Exercise aim:
In the entries below, filter for the word "Domm" and copy every matching line.
==== Provided information
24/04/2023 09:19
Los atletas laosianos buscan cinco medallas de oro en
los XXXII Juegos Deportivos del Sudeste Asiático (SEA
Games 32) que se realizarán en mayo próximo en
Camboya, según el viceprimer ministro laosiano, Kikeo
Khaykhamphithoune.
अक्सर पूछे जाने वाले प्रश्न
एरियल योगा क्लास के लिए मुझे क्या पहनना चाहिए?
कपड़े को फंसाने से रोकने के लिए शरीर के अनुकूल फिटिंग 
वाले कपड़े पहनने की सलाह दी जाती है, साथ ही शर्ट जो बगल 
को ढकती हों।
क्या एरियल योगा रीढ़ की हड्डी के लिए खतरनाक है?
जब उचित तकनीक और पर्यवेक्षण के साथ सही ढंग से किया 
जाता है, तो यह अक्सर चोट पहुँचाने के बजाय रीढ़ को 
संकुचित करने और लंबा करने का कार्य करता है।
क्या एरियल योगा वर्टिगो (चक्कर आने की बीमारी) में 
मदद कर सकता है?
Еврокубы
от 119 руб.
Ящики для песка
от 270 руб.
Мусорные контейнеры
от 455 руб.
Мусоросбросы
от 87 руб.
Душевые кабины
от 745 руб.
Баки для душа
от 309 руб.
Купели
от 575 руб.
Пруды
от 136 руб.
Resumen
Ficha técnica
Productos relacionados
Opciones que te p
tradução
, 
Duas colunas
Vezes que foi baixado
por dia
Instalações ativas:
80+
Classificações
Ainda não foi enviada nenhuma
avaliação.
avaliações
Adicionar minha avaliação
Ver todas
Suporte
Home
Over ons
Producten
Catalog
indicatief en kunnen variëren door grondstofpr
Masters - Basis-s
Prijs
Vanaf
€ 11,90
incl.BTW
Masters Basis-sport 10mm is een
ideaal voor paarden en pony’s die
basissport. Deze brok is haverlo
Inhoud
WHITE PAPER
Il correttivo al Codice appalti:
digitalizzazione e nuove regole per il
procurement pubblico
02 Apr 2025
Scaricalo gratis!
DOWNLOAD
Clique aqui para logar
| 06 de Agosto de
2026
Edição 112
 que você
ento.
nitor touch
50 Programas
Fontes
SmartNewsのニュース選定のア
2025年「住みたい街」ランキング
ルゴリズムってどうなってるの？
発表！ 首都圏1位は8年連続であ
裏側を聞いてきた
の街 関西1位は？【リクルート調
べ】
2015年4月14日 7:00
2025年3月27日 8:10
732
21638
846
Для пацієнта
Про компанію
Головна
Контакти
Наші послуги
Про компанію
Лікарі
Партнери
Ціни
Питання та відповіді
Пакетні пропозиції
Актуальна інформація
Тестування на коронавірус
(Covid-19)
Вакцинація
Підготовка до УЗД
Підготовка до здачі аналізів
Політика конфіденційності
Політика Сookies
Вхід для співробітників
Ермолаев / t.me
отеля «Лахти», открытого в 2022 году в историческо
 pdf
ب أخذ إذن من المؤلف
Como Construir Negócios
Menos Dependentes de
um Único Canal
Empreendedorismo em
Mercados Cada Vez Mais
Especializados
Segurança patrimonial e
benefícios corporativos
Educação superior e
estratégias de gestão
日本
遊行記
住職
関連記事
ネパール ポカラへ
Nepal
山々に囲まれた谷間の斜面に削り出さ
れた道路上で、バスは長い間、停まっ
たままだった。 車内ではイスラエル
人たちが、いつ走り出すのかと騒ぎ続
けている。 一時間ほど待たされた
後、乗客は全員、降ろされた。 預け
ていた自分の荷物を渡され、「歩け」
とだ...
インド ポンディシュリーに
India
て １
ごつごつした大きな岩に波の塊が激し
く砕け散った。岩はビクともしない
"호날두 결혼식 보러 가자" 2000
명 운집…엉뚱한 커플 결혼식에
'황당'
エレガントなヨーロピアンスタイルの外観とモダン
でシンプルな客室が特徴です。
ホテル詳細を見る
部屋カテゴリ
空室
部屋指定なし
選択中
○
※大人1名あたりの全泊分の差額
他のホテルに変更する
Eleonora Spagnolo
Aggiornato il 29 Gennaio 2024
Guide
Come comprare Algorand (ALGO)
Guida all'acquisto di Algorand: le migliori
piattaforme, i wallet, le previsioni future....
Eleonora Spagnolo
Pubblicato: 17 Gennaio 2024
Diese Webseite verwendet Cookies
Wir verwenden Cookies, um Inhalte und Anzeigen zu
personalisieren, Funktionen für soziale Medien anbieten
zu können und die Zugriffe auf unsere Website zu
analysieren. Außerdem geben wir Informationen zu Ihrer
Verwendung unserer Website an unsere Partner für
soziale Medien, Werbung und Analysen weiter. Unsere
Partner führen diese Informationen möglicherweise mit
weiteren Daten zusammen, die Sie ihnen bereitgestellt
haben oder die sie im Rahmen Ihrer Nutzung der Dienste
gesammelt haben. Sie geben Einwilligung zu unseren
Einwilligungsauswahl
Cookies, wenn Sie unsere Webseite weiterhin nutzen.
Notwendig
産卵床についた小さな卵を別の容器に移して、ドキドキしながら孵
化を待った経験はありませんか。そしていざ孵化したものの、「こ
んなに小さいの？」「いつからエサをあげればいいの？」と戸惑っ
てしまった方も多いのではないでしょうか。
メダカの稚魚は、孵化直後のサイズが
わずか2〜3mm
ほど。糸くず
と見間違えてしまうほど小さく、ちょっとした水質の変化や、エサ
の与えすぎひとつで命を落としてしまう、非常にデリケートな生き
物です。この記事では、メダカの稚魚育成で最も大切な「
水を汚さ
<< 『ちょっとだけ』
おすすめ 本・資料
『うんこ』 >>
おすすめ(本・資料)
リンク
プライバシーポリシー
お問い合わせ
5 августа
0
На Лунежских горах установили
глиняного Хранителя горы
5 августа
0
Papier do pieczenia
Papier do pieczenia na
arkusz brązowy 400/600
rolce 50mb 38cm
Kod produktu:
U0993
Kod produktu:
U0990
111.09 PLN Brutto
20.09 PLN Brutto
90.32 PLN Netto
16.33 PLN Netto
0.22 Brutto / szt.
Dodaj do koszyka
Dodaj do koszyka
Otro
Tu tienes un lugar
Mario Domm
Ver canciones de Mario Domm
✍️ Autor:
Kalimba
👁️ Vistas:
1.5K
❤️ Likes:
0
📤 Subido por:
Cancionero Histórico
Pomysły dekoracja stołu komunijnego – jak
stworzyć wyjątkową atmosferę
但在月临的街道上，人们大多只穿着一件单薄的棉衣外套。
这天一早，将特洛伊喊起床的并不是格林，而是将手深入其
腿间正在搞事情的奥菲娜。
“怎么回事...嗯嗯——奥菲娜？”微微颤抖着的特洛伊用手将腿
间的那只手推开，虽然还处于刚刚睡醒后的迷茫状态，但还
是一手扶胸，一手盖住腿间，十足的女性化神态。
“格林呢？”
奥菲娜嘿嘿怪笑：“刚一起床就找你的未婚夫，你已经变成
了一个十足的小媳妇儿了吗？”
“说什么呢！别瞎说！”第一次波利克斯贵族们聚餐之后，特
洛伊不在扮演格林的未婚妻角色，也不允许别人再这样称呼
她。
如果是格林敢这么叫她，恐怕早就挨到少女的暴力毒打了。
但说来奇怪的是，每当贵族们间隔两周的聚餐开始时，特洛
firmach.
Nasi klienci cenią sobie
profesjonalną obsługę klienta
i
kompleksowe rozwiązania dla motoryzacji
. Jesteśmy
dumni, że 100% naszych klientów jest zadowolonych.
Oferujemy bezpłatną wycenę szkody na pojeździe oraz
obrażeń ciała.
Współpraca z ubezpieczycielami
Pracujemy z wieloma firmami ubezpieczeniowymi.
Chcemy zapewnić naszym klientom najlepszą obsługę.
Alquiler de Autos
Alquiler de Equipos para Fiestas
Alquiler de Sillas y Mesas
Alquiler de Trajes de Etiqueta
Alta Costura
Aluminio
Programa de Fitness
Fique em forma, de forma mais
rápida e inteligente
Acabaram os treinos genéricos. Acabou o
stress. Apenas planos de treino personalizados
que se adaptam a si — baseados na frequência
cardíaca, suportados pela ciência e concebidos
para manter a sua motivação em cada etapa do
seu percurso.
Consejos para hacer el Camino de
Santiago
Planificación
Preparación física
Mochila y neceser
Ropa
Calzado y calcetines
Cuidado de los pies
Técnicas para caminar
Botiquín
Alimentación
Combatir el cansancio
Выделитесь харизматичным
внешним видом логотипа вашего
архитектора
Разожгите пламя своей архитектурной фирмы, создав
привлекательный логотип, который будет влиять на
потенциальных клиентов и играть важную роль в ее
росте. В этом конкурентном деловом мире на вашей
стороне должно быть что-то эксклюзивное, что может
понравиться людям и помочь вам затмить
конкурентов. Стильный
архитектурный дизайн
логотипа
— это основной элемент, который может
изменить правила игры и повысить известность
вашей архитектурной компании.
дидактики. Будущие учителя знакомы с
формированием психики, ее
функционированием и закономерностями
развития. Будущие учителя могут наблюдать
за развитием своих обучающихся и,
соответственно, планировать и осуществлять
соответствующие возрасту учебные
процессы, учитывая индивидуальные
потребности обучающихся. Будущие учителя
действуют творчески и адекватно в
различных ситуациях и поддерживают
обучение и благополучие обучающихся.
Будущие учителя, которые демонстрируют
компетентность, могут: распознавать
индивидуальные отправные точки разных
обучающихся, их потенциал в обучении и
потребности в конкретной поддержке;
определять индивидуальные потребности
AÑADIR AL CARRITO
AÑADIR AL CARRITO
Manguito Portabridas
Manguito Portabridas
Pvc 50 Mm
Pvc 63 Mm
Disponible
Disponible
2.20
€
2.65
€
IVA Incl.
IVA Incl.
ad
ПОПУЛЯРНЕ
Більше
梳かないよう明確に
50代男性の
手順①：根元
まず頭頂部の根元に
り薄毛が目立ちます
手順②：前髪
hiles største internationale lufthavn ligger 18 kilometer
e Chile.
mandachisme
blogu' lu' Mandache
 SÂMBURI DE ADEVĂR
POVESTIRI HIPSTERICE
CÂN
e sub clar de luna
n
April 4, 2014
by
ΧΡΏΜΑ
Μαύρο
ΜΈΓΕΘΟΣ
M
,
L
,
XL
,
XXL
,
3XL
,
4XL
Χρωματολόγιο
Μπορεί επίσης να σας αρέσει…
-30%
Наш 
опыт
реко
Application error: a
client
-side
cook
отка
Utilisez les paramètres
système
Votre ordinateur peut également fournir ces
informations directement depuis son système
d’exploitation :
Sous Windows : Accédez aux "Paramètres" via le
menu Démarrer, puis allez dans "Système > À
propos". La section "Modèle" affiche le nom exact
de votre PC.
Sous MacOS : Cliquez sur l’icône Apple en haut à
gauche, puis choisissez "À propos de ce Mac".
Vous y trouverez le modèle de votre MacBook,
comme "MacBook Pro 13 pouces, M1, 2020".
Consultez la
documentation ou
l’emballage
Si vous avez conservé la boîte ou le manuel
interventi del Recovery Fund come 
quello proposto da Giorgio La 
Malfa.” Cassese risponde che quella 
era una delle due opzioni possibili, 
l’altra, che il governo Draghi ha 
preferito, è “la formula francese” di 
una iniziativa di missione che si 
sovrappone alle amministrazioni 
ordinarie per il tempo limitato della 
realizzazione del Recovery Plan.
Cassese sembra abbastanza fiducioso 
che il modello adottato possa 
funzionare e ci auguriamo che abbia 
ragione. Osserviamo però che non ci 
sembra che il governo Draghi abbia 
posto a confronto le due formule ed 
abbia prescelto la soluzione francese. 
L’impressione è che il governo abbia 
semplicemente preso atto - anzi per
========
Task output:
Mario Domm
Ver canciones de Mario Domm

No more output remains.